Лида сочувственно вздохнула.

— Вы неисправимы, Павел Иванович. За все беретесь, хотите все прощупать собственными руками. Вы странный золотоискатель. Разворочали всю землю, открыли множество жил и побежали новые искать. А ведь найденное вами еще надо выбирать по зернышку, по крупинке. Вы этого не умеете, оно скользит, течет между пальцами. Ведь оно ваше. Зажмите его в кулак. Иначе это сделают другие.
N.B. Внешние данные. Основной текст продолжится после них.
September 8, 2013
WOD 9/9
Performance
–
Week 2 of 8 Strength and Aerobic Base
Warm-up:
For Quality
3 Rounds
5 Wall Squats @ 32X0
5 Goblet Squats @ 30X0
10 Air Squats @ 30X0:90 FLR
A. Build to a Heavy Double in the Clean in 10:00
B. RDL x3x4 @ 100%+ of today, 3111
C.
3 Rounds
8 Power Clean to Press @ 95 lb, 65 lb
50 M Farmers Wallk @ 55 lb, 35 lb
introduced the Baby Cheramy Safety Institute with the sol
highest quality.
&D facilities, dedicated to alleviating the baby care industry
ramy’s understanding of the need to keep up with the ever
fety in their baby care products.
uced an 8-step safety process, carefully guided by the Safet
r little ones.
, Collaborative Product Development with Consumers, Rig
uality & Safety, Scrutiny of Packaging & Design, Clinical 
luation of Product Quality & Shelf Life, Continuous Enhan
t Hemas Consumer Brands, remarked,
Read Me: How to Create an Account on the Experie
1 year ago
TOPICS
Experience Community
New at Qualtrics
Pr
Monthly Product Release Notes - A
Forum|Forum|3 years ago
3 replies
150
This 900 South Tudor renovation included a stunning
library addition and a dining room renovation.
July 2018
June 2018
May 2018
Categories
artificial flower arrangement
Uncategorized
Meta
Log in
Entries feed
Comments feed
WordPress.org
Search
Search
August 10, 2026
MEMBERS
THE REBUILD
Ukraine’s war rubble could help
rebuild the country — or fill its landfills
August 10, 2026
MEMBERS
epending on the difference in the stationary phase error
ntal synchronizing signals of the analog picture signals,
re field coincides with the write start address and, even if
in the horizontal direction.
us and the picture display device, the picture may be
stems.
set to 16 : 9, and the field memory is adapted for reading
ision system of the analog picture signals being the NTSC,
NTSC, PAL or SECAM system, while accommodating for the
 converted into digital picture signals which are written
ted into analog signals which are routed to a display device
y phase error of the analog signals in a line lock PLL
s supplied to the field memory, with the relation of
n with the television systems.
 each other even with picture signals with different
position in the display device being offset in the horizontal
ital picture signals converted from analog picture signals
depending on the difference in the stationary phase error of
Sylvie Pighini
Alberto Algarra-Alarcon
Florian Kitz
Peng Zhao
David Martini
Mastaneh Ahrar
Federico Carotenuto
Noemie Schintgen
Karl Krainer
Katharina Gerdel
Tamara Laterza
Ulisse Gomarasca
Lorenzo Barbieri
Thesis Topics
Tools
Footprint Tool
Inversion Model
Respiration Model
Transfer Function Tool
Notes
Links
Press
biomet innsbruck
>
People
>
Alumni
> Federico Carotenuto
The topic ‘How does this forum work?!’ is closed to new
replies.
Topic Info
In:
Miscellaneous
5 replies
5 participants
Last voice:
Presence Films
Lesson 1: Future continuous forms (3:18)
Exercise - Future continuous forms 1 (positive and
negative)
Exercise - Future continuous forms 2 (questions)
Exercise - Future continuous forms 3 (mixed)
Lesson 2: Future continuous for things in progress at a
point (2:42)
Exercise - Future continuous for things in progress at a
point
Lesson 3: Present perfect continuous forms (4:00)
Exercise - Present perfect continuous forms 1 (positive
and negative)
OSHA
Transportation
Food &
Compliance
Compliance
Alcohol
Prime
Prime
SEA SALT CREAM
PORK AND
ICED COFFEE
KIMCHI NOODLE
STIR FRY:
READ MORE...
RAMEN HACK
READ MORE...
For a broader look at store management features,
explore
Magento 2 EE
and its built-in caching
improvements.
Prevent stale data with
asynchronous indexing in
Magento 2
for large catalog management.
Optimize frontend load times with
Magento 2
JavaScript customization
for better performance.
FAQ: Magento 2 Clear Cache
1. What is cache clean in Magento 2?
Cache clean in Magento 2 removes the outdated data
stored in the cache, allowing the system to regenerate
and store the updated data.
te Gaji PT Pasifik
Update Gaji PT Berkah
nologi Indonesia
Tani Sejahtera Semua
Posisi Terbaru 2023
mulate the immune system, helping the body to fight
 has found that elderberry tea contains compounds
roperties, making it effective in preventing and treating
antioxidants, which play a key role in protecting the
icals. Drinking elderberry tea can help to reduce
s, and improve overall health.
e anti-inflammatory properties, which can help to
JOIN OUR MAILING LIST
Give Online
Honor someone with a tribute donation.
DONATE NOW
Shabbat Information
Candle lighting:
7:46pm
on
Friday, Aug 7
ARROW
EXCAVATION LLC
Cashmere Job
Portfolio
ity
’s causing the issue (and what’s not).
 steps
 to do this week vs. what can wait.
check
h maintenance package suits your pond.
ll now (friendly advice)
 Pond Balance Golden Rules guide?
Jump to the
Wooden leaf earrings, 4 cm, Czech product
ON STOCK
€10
Знаете ли вы, что на основе ваших работ по фотоэнергетике люди уже защитили семнадцать диссертаций, в том числе четыре докторских?

— Вот и хорошо. Значит, дело не погибнет. Работы опубликованы, найдутся десятки последователей…

— Но мне за вас обидно. — Лида заговорила зло и резко. — В большинстве диссертаций даже имени вашего не упоминается. Хотя на минуту допустите такую страшную возможность, что мы здесь не нашли бы, отчего слепнут ячейки. Проходит год, и товарищ Курбатов узнает, что некий упорный химик чуточку изменил рецептуру слоя, слепота прекратилась, и фотоэнергетические плиты стали уже не курбатовскими, а того, кто оказался наиболее терпеливым и практичным.

— Такие люди вам больше нравятся?

— Нет, конечно. Но ведь есть же благоразумие…

— Багрецов заставил меня полюбить Маяковского. Помните у него: «Надеюсь, верую, что не придет ко мне позорное благоразумие». Ни за что не придет… А вы зонтик пожалели…

Разговор этот происходил у ворот гаража, откуда со вчерашнего дня были убраны машины и куда Курбатов перевел слесарей из подсобной мастерской. Работал он с ними вместе и на равных правах, причем это отнюдь не было показным демократизмом начальника, а вынужденной необходимостью. Мастеров мало, дело для них незнакомое, а самое главное, никаких чертежей не было. Пришлось все делать по эскизам, следуя личному примеру конструктора и его объяснениям, как говорят, «на пальцах».

Вот бы посмеялся товарищ Чибисов над такой, с позволения сказать, научной работой! Кустарничество, эмпиризм, детские игрушки. Ну и ну, хорошенький пример показывает руководитель лаборатории! Кстати говоря, а почему до сих пор нет отчета по лабораторным испытаниям фотоэнергетической ткани?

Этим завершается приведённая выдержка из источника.